The line containing "Anna postinumero nähdäksesi" opens the span to copy, and the last line of the records below closes it. Write out that span exactly.
━━━━━ Records to process
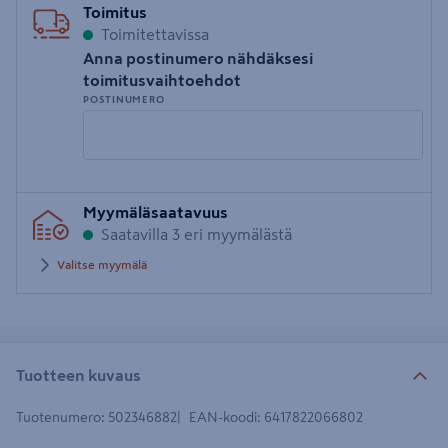
Toimitus
Toimitettavissa
Anna postinumero nähdäksesi
toimitusvaihtoehdot
POSTINUMERO
Syötä
Myymäläsaatavuus
postinumero
Saatavilla 3 eri myymälästä
Valitse myymälä
Tuotteen kuvaus
Tuotenumero
:
502346882
EAN-koodi
:
6417822066802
━━━━━━━━━━
Solution to this task.
Anna postinumero nähdäksesi
toimitusvaihtoehdot
POSTINUMERO
Syötä
Myymäläsaatavuus
postinumero
Saatavilla 3 eri myymälästä
Valitse myymälä
Tuotteen kuvaus
Tuotenumero
:
502346882
EAN-koodi
:
6417822066802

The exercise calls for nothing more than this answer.